The worst case  we had  years ago was my poor daughters QH mare had several "hot nails". After the farrier left that day (not my usual guy as he was ill) she could barely walk.
 
 I had been holding her and she was very well mannered at the time. I'd noticed  once that she wanted to pull her hoof away once but thought she was possibly just adjusting her balance. Then, I did notice her nostrils flare a bit once or twice.  I will surely admit, ashamed too, at that time I was too dumb/green to understand that was a pain response. She was so well trained she didn't misbehave either. I was not able to "read" her correctly. We were very concerned after he left as she had a hard time walking. I was alarmed. Never happened before. I called a horse friend of mine quick and she came over and between my husband, her, my daughter and I we pulled the shoes back off.  This mare, and it gets me upset just remembering, the sounds she made as she was in so much pain when we were trying to remove her shoes. She would make these horrible gut wrenching sounds until we could get them off.  She of course was relieved to get them off. We had to take one nail at a time out. There was blood on several nails.  We soaked her front hooves immediately and wrapped them and gave her some bute to ease her discomfort.
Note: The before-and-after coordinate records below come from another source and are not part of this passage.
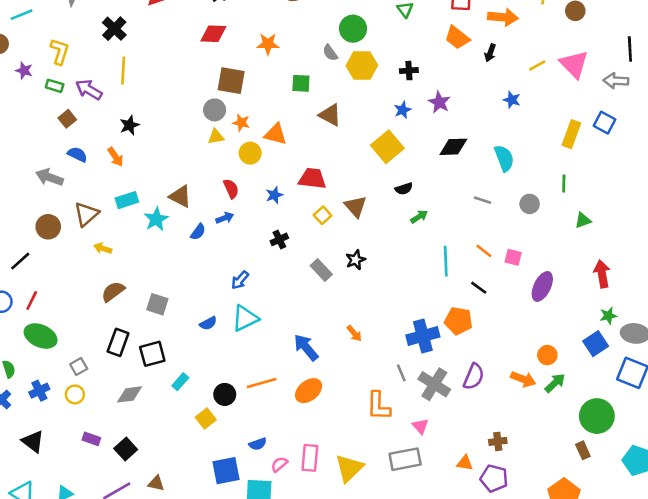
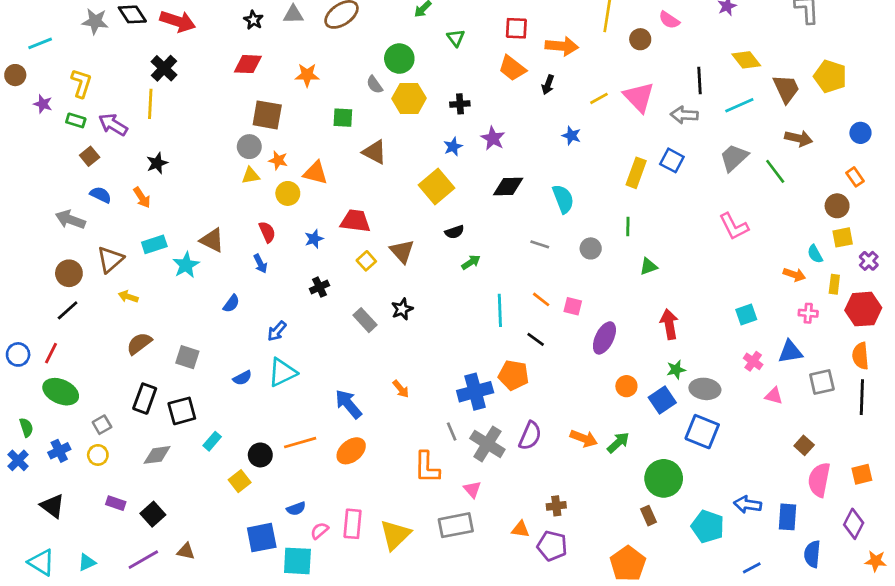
black cross: (114, 29) -> (164, 68), moved
blue arrow: (225, 218) -> (260, 264), turned 84
blue semicircle: (198, 232) -> (231, 304), moved
black line: (20, 261) -> (68, 310), moved
orange circle: (547, 355) -> (626, 386), moved

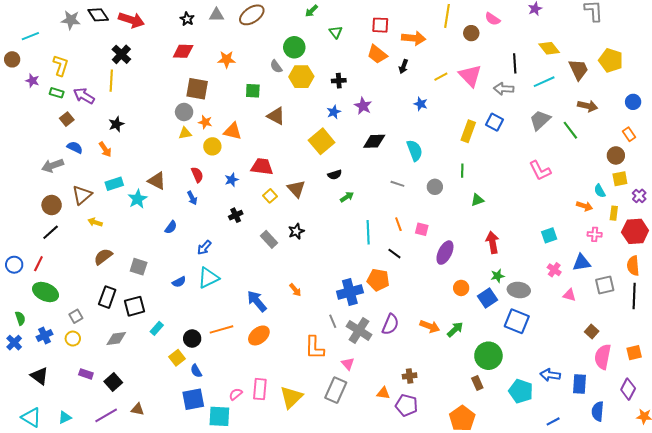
gray arrow: (70, 220) -> (53, 166), turned -40
orange line: (541, 299) -> (398, 224), turned 32
blue semicircle: (296, 509) -> (196, 371), moved, turned 80
gray rectangle: (456, 525) -> (336, 390), turned -55

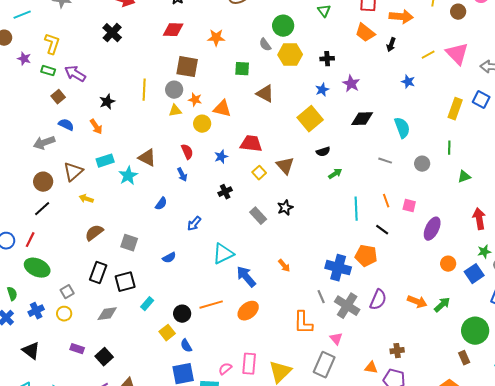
yellow line: (111, 81) -> (144, 90), moved
cyan triangle: (208, 278) -> (223, 254), moved
blue cross: (350, 292) -> (338, 268), turned 30

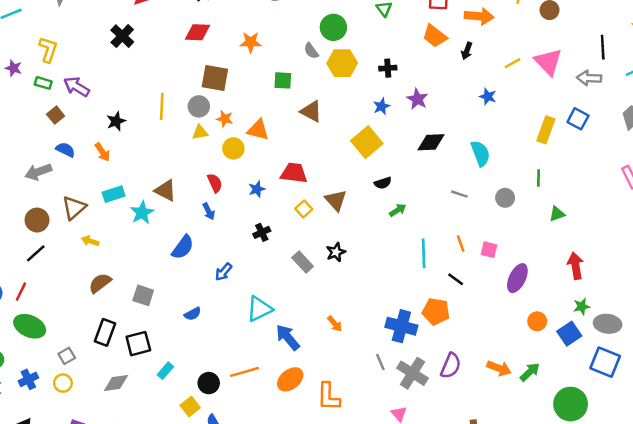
blue semicircle: (161, 204) -> (183, 247), size x1.5
orange L-shape: (303, 323) -> (328, 397), moved

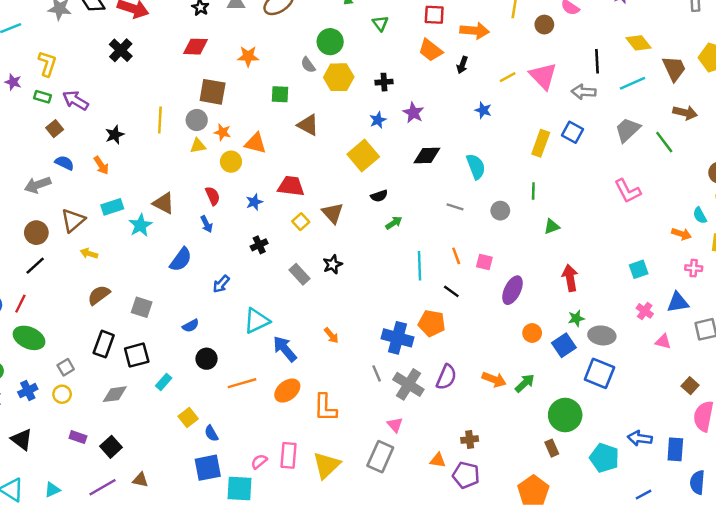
black circle: (209, 383) -> (206, 359), moved

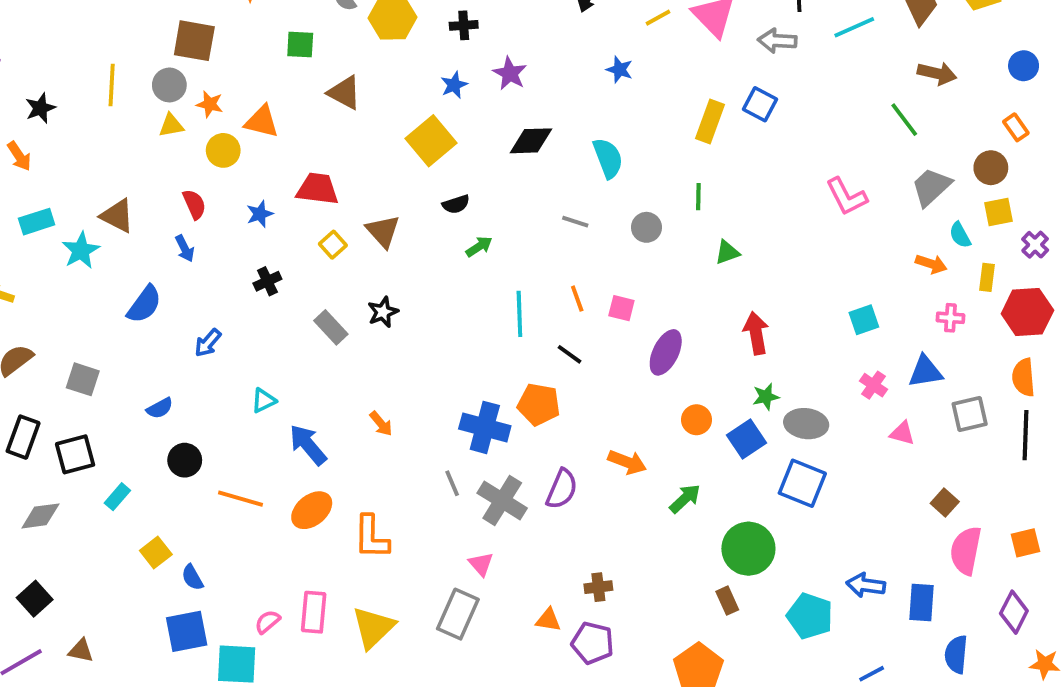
gray trapezoid: (628, 130) -> (931, 187), moved
cyan triangle: (257, 321) -> (264, 401), size x0.6
orange arrow: (494, 380) -> (627, 462), moved
orange line: (242, 383) -> (241, 499), turned 32

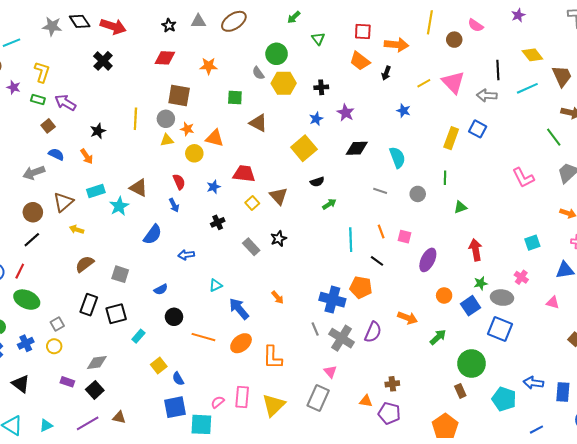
blue arrow: (208, 343) -> (186, 255), turned 42
pink cross: (873, 385) -> (521, 277), moved
gray diamond: (40, 516) -> (97, 363), moved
She was still in pain yet much less upon their removal. We were also concerned about possible infection. Thankfully she had none. I will never forget that ever.
 
Unfortunately, we had not been into horses that long and were very trusting in a persons skill level and as I said above we were just dumb/uneducated at the time and the poor mare paid a high price until we got those things off her.
 
She healed thankfully and is now 30 years old and comfy. She was about 19 then and we had not had her very long. She was a kids horse and is now happily retired.
 
Since then I made it a point to always be around when someone was here to work on my horses, ask questions, pay attention to their body language, listen, learn etc. To this date of course I'm still learning.

I have a few horses as do two of my daughters thus I have to also agree w/Kat and D'Arcy that each horse has differing needs and must be attended to accordingly.
 
Bottom line is we are always learning and debate/sharing thoughts/opinions is always productive in most cases here on RC.